Introducing Frictionless Data
Overview
Teaching: 0 min
Exercises: 0 minQuestions
What will I learn during this workshop?
What are the tools that I will be using?
How will learning to use Frictionless Data benefit me?
Objectives
Understand the principles of Frictionless Data for tabular datasets.
Understand how Frictionless Data can benefit me.
Have a general understanding of what Frictionless Data can do.
Motivation
To start, why should I use Frictionless Data for my tabular datasets?
What is Frictionless Data?
Frictionless Data is a simple open source toolkit that can be used for creating well described tabular datasets.
Frictionless uses a suite of simple patterns to describe and organize tabular data. This allows Frictionless datasets to be shared and re-used between researchers.
Frictionless Data can also be combined with supporting Frictionless code libraries to build powerful workflows for extracting, transforming and loading data.
Frictionless uses CSV to store data. Each CSV file represents a table having columns and rows. JSON schemas are used to describe data, tables and datasets.
A Frictionless Dataset is distributed as a Frictionless Data Package. A Data Packages is composed of tabular CSV data files and a JSON metadata file. The data package can also include other files in any format such as images, PDFs, video.
Frictionless Data is well described data
Why is creating well described data important?
What is your experience trying to re-use datasets?
- Have you tried to use a dataset but puzzled over the meaning of a data column or a code for a value?
- Was the dataset created by you or someone else?
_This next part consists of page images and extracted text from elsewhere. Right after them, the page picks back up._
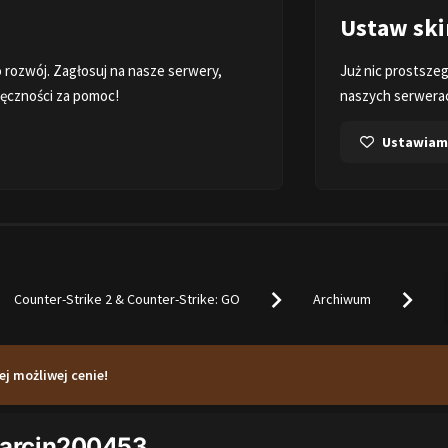
Ustaw ski
o rozwój. Zagłosuj na nasze serwery,
Już nic prostszeg
ięczności za pomoc!
naszych serwera
Ustawiam 
Counter-Strike 2 & Counter-Strike: GO
Archiwum
ej możliwej cenie!
Marcin200453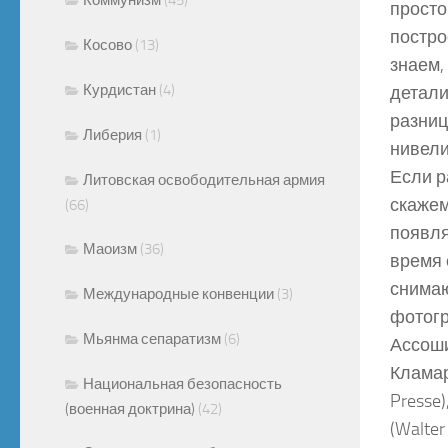
просто
постро
Косово
(13)
знаем,
Курдистан
(4)
детали
разниц
Либерия
(1)
нивели
Если р
Литовская освободительная армия
скажем
(66)
появля
Маоизм
(36)
время 
снимаю
Международные конвенции
(3)
фотогр
Мьянма сепаратизм
(6)
Ассоши
Кламар
Национальная безопасность
Presse
(военная доктрина)
(42)
(Walter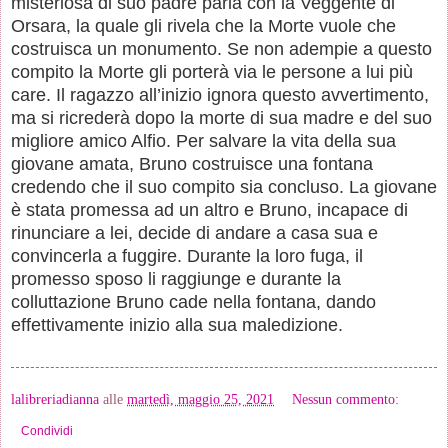
misteriosa di suo padre parla con la Veggente di
Orsara, la quale gli rivela che la Morte vuole che
costruisca un monumento. Se non adempie a questo
compito la Morte gli porterà via le persone a lui più
care. Il ragazzo all’inizio ignora questo avvertimento,
ma si ricrederà dopo la morte di sua madre e del suo
migliore amico Alfio. Per salvare la vita della sua
giovane amata, Bruno costruisce una fontana
credendo che il suo compito sia concluso. La giovane
è stata promessa ad un altro e Bruno, incapace di
rinunciare a lei, decide di andare a casa sua e
convincerla a fuggire. Durante la loro fuga, il
promesso sposo li raggiunge e durante la
colluttazione Bruno cade nella fontana, dando
effettivamente inizio alla sua maledizione.
lalibreriadianna
alle
martedì, maggio 25, 2021
Nessun commento:
Condividi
- Were you confident re-using these datasets, or did you abandon them?
- Have you used datasets that you were confident using? What features of these datasets helped you to re-use them?
Creating well described datasets makes it easier for us and others to re-use them. But what do we mean by a well described dataset?
A well described dataset means a dataset is accompanied by metadata. Metadata is data about the data and can include information such as:
- A data dictionary describing the tables and columns.
- A description of the dataset.
- Information about the temporal and spatial coverage of the data i.e. where and when was the data collected.
- Provenance and technical information about data collection and analysis methods used.
- Conditions for re-using the dataset such as a licence and how it should be acknowledged.
- Keywords to help dataset categorisation and discovery.
- The names of people involved in the creation of the dataset.
Frictionless allows us to capture all this information or metadata using a standard JSON metadata schema.
The Dataset
The data we will be using are based on real agricultural field experiments conducted at Rothamsted Research, UK. The field experiments we will be using are small plot experiments for comparing different varieties of wheat. Wheat variety is therefore our main treatment factor. The experiments are randomised with replication meaning each plot grows one variety of wheat and each variety is grown on multiple plots with varieties allocated to plots at random.
For each plot the yield is recorded and logged to a yields.csv file. Other information for the experiment such as name, harvest area, harvest machine and varieties used is recorded in other CSV files.
The dataset has the following three files:
- experiment.csv
- varieties.csv
- yields.csv
Review the datasets
Open each of these CSV files and explore them.
- What information is stored in each file
- Do you understand the table contents
- Are you confident in re-using this data
What extra information could you provide to make this dataset easier to use for other researchers?
Frictionless Python Module
The Frictionless Python module is used for creating, editing, reading and manipulating Frictionless Data. The module is split into X parts with the following uses: 1.
In the following lessons we will be using the describe
functions to create a schema and add metadata to it.
Goals
Over the following lesson episodes we will see how Frictionless Data can be used to support FAIR data, learn how Frictionless data packages are structured and describe tabular datasets and use the Frictionless python libraries to convert our three CSV files into a Frictionless Tabular Data Package.
Key Points
Frictionless can be used to create well described datasets that can be more easily re-used by other researchers.
Metadata is used to describe a dataset.
Frictionless uses a simple JSON syntax for providing structured metadata.